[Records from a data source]
+--

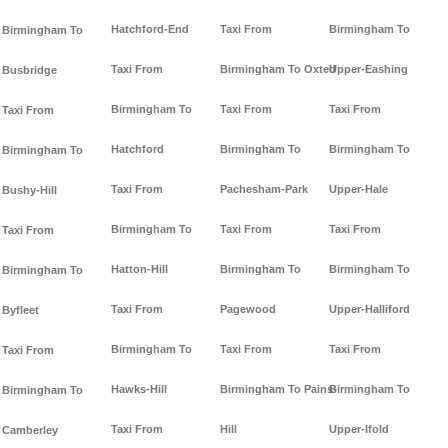
Hatchford-End
Taxi From
Birmingham To
Birmingham To
Taxi From
Birmingham To Oxted
Upper-Eashing
Busbridge
Birmingham To
Taxi From
Taxi From
Taxi From
Hatchford
Birmingham To
Birmingham To
Birmingham To
Taxi From
Pachesham-Park
Upper-Hale
Bushy-Hill
Birmingham To
Taxi From
Taxi From
Taxi From
Hatton-Hill
Birmingham To
Birmingham To
Birmingham To
Taxi From
Pagewood
Upper-Halliford
Byfleet
Birmingham To
Taxi From
Taxi From
Taxi From
Hawks-Hill
Birmingham To Pains-
Birmingham To
Birmingham To
Taxi From
Hill
Upper-Ifold
Camberley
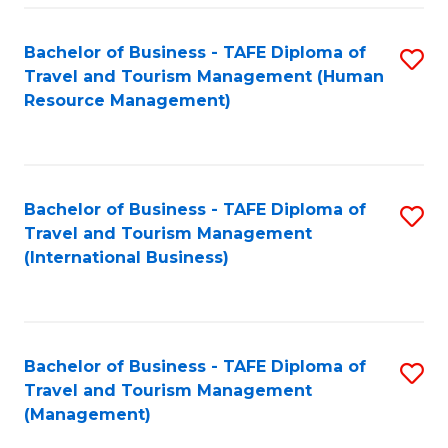
-
Bachelor of Business - TAFE Diploma of
S
T
Travel and Tourism Management (Human
to
D
Resource Management)
C
of
Fa
Tr
a
Bachelor of Business - TAFE Diploma of
S
Travel and Tourism Management
T
to
(International Business)
M
C
to
Fa
C
Bachelor of Business - TAFE Diploma of
S
Fa
Travel and Tourism Management
to
(Management)
C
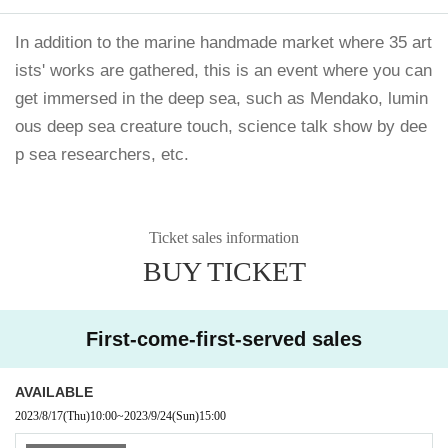
In addition to the marine handmade market where 35 art
ists' works are gathered, this is an event where you can
get immersed in the deep sea, such as Mendako, lumin
ous deep sea creature touch, science talk show by dee
p sea researchers, etc.
Ticket sales information
BUY TICKET
First-come-first-served sales
AVAILABLE
2023/8/17
(Thu)
10:00
~
2023/9/24
(Sun)
15:00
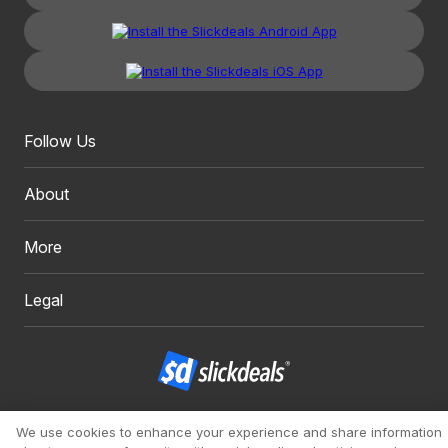
Follow Us
About
More
Legal
Copyright 1999 - 2026. Slickdeals, LLC. All Rights Reserved.
We use cookies to enhance your experience and share information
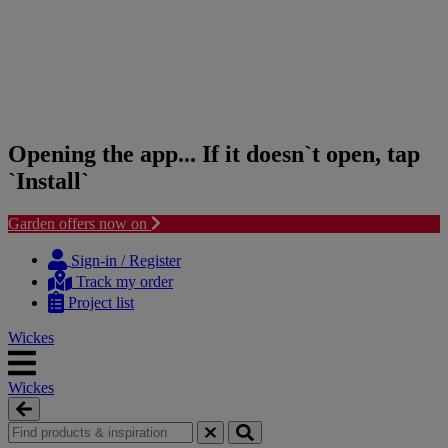
Opening the app... If it doesn`t open, tap
`Install`
Garden offers now on
Skip
Skip
to
to
Sign-in / Register
content
navigation
Track my order
menu
Project list
Wickes
Wickes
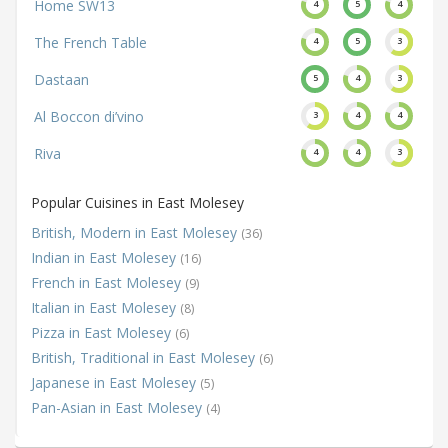
Home SW13
4
5
4
The French Table
4
5
3
Dastaan
5
4
3
Al Boccon di’vino
3
4
4
Riva
4
4
3
Popular Cuisines in East Molesey
British, Modern in East Molesey
(36)
Indian in East Molesey
(16)
French in East Molesey
(9)
Italian in East Molesey
(8)
Pizza in East Molesey
(6)
British, Traditional in East Molesey
(6)
Japanese in East Molesey
(5)
Pan-Asian in East Molesey
(4)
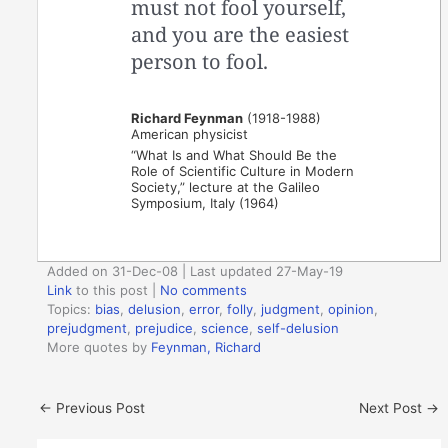
must not fool yourself,
and you are the easiest
person to fool.
Richard Feynman
(1918-1988)
American physicist
“What Is and What Should Be the
Role of Scientific Culture in Modern
Society,” lecture at the Galileo
Symposium, Italy (1964)
Added on 31-Dec-08 | Last updated 27-May-19
Link
to this post
|
No comments
Topics:
bias
,
delusion
,
error
,
folly
,
judgment
,
opinion
,
prejudgment
,
prejudice
,
science
,
self-delusion
More quotes by
Feynman, Richard
←
Previous Post
Next Post
→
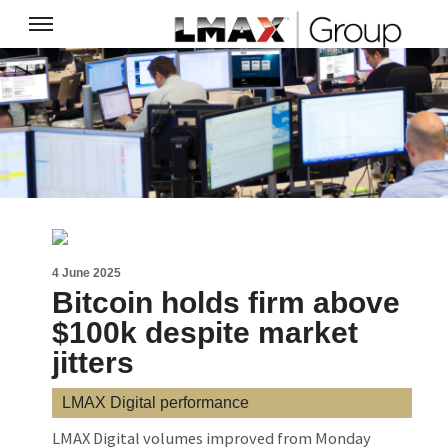
4 June 2025
Bitcoin holds firm above
$100k despite market
jitters
LMAX Digital performance
LMAX Digital volumes improved from Monday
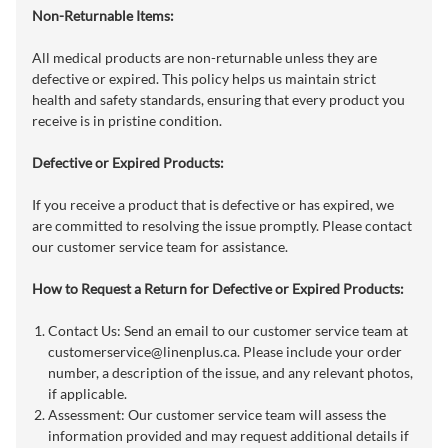
Non-Returnable Items:
All medical products are non-returnable unless they are
defective or expired. This policy helps us maintain strict
health and safety standards, ensuring that every product you
receive is in pristine condition.
Defective or Expired Products:
If you receive a product that is defective or has expired, we
are committed to resolving the issue promptly. Please contact
our customer service team for assistance.
How to Request a Return for Defective or Expired Products:
Contact Us: Send an email to our customer service team at
customerservice@linenplus.ca
. Please include your order
number, a description of the issue, and any relevant photos,
if applicable.
Assessment: Our customer service team will assess the
information provided and may request additional details if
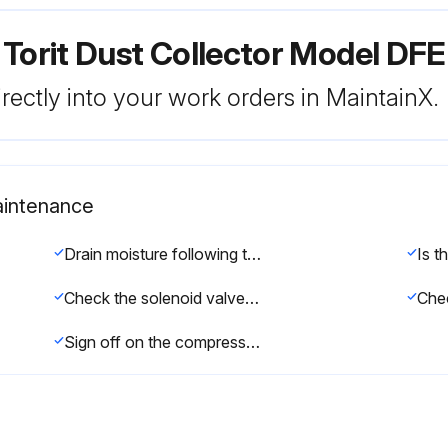
 Torit Dust Collector Model DF
rectly into your work orders in MaintainX.
intenance
Drain moisture following the manufacturer’s instructions
Check the solenoid valves for leaks
Chec
Sign off on the compressed air components maintenance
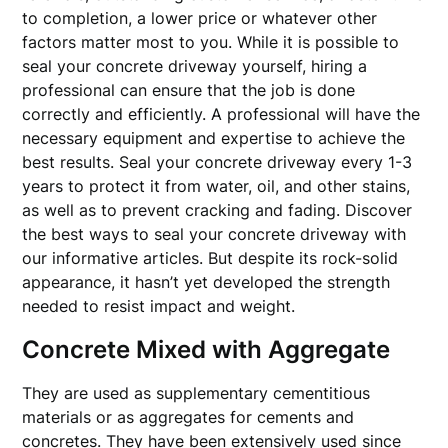
to completion, a lower price or whatever other
factors matter most to you. While it is possible to
seal your concrete driveway yourself, hiring a
professional can ensure that the job is done
correctly and efficiently. A professional will have the
necessary equipment and expertise to achieve the
best results. Seal your concrete driveway every 1-3
years to protect it from water, oil, and other stains,
as well as to prevent cracking and fading. Discover
the best ways to seal your concrete driveway with
our informative articles. But despite its rock-solid
appearance, it hasn’t yet developed the strength
needed to resist impact and weight.
Concrete Mixed with Aggregate
They are used as supplementary cementitious
materials or as aggregates for cements and
concretes. They have been extensively used since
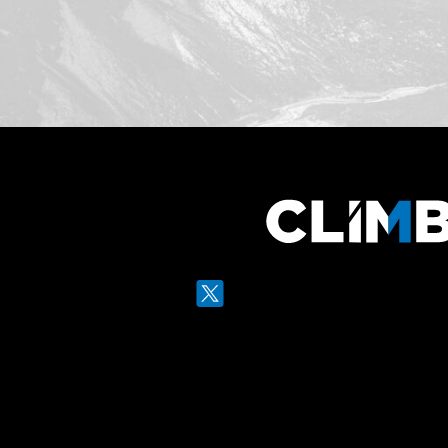
Twitter
LinkedIn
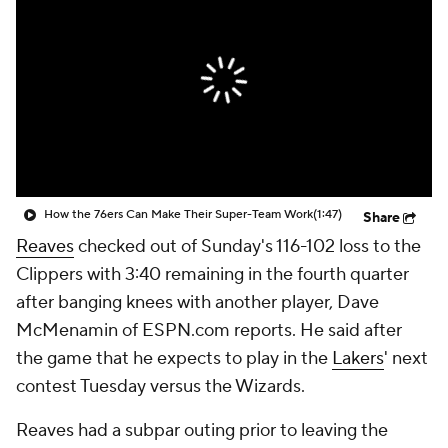
How the 76ers Can Make Their Super-Team Work
(1:47)
Share
Reaves
checked out of Sunday's 116-102 loss to the
Clippers with 3:40 remaining in the fourth quarter
after banging knees with another player, Dave
McMenamin of ESPN.com reports. He said after
the game that he expects to play in the
Lakers
' next
contest Tuesday versus the Wizards.
Reaves had a subpar outing prior to leaving the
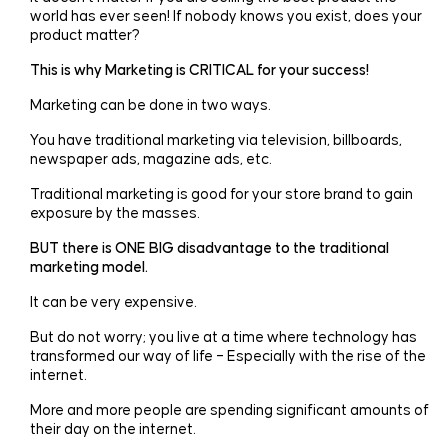
world has ever seen! If nobody knows you exist, does your
product matter?
This is why Marketing is CRITICAL for your success!
Marketing can be done in two ways.
You have traditional marketing via television, billboards,
newspaper ads, magazine ads, etc.
Traditional marketing is good for your store brand to gain
exposure by the masses.
BUT there is ONE BIG disadvantage to the traditional
marketing model.
It can be very expensive.
But do not worry; you live at a time where technology has
transformed our way of life – Especially with the rise of the
internet.
More and more people are spending significant amounts of
their day on the internet.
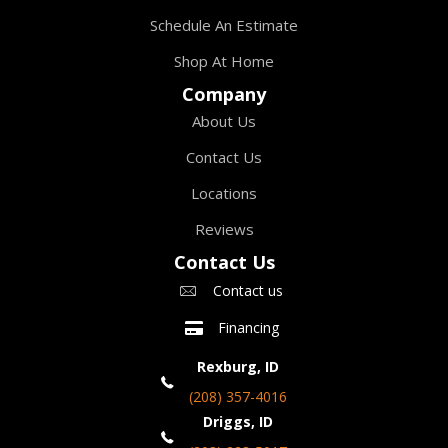
Schedule An Estimate
Shop At Home
Company
About Us
Contact Us
Locations
Reviews
Contact Us
Contact us
Financing
Rexburg, ID
(208) 357-4016
Driggs, ID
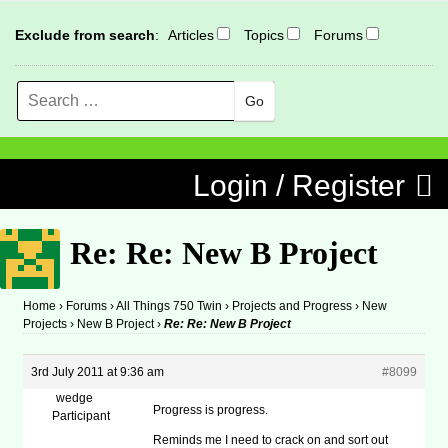
Exclude from search
:
Articles
Topics
Forums
Search
MENU
Skip to content
Login / Register
Re: Re: New B Project
Home
›
Forums
›
All Things 750 Twin
›
Projects and Progress
›
New
Projects
›
New B Project
›
Re: Re: New B Project
3rd July 2011 at 9:36 am
#8099
wedge
Progress is progress.
Participant
Reminds me I need to crack on and sort out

+--

→ **YOUR OBJECTIVE**
Although the records above contain pictures, your copy should give only their text, exactly as written.

→ **SOLUTION BELOW**
Hatchford-End
Taxi From
Birmingham To
Birmingham To
Taxi From
Birmingham To Oxted
Upper-Eashing
Busbridge
Birmingham To
Taxi From
Taxi From
Taxi From
Hatchford
Birmingham To
Birmingham To
Birmingham To
Taxi From
Pachesham-Park
Upper-Hale
Bushy-Hill
Birmingham To
Taxi From
Taxi From
Taxi From
Hatton-Hill
Birmingham To
Birmingham To
Birmingham To
Taxi From
Pagewood
Upper-Halliford
Byfleet
Birmingham To
Taxi From
Taxi From
Taxi From
Hawks-Hill
Birmingham To Pains-
Birmingham To
Birmingham To
Taxi From
Hill
Upper-Ifold
Camberley
-
Bachelor of Business - TAFE Diploma of
S
T
Travel and Tourism Management (Human
to
D
Resource Management)
C
of
Fa
Tr
a
Bachelor of Business - TAFE Diploma of
S
Travel and Tourism Management
T
to
(International Business)
M
C
to
Fa
C
Bachelor of Business - TAFE Diploma of
S
Fa
Travel and Tourism Management
to
(Management)
C
In addition to the marine handmade market where 35 art
ists' works are gathered, this is an event where you can
get immersed in the deep sea, such as Mendako, lumin
ous deep sea creature touch, science talk show by dee
p sea researchers, etc.
Ticket sales information
BUY TICKET
First-come-first-served sales
AVAILABLE
2023/8/17
(Thu)
10:00
~
2023/9/24
(Sun)
15:00
Follow Us
About
More
Legal
Copyright 1999 - 2026. Slickdeals, LLC. All Rights Reserved.
We use cookies to enhance your experience and share information
Opening the app... If it doesn`t open, tap
`Install`
Garden offers now on
Skip
Skip
to
to
Sign-in / Register
content
navigation
Track my order
menu
Project list
Wickes
Wickes
Home SW13
4
5
4
The French Table
4
5
3
Dastaan
5
4
3
Al Boccon di’vino
3
4
4
Riva
4
4
3
Popular Cuisines in East Molesey
British, Modern in East Molesey
(36)
Indian in East Molesey
(16)
French in East Molesey
(9)
Italian in East Molesey
(8)
Pizza in East Molesey
(6)
British, Traditional in East Molesey
(6)
Japanese in East Molesey
(5)
Pan-Asian in East Molesey
(4)
must not fool yourself,
and you are the easiest
person to fool.
Richard Feynman
(1918-1988)
American physicist
“What Is and What Should Be the
Role of Scientific Culture in Modern
Society,” lecture at the Galileo
Symposium, Italy (1964)
Added on 31-Dec-08 | Last updated 27-May-19
Link
to this post
|
No comments
Topics:
bias
,
delusion
,
error
,
folly
,
judgment
,
opinion
,
prejudgment
,
prejudice
,
science
,
self-delusion
More quotes by
Feynman, Richard
←
Previous Post
Next Post
→
4 June 2025
Bitcoin holds firm above
$100k despite market
jitters
LMAX Digital performance
LMAX Digital volumes improved from Monday
Non-Returnable Items:
All medical products are non-returnable unless they are
defective or expired. This policy helps us maintain strict
health and safety standards, ensuring that every product you
receive is in pristine condition.
Defective or Expired Products:
If you receive a product that is defective or has expired, we
are committed to resolving the issue promptly. Please contact
our customer service team for assistance.
How to Request a Return for Defective or Expired Products:
Contact Us: Send an email to our customer service team at
customerservice@linenplus.ca
. Please include your order
number, a description of the issue, and any relevant photos,
if applicable.
Assessment: Our customer service team will assess the
information provided and may request additional details if
 Torit Dust Collector Model DF
rectly into your work orders in MaintainX.
intenance
Drain moisture following the manufacturer’s instructions
Check the solenoid valves for leaks
Chec
Sign off on the compressed air components maintenance
to completion, a lower price or whatever other
factors matter most to you. While it is possible to
seal your concrete driveway yourself, hiring a
professional can ensure that the job is done
correctly and efficiently. A professional will have the
necessary equipment and expertise to achieve the
best results. Seal your concrete driveway every 1-3
years to protect it from water, oil, and other stains,
as well as to prevent cracking and fading. Discover
the best ways to seal your concrete driveway with
our informative articles. But despite its rock-solid
appearance, it hasn’t yet developed the strength
needed to resist impact and weight.
Concrete Mixed with Aggregate
They are used as supplementary cementitious
materials or as aggregates for cements and
concretes. They have been extensively used since
Twitter
LinkedIn
How the 76ers Can Make Their Super-Team Work
(1:47)
Share
Reaves
checked out of Sunday's 116-102 loss to the
Clippers with 3:40 remaining in the fourth quarter
after banging knees with another player, Dave
McMenamin of ESPN.com reports. He said after
the game that he expects to play in the
Lakers
' next
contest Tuesday versus the Wizards.
Reaves had a subpar outing prior to leaving the
world has ever seen! If nobody knows you exist, does your
product matter?
This is why Marketing is CRITICAL for your success!
Marketing can be done in two ways.
You have traditional marketing via television, billboards,
newspaper ads, magazine ads, etc.
Traditional marketing is good for your store brand to gain
exposure by the masses.
BUT there is ONE BIG disadvantage to the traditional
marketing model.
It can be very expensive.
But do not worry; you live at a time where technology has
transformed our way of life – Especially with the rise of the
internet.
More and more people are spending significant amounts of
their day on the internet.
Schedule An Estimate
Shop At Home
Company
About Us
Contact Us
Locations
Reviews
Contact Us
Contact us
Financing
Rexburg, ID
(208) 357-4016
Driggs, ID
Exclude from search
:
Articles
Topics
Forums
Search
MENU
Skip to content
Login / Register
Re: Re: New B Project
Home
›
Forums
›
All Things 750 Twin
›
Projects and Progress
›
New
Projects
›
New B Project
›
Re: Re: New B Project
3rd July 2011 at 9:36 am
#8099
wedge
Progress is progress.
Participant
Reminds me I need to crack on and sort out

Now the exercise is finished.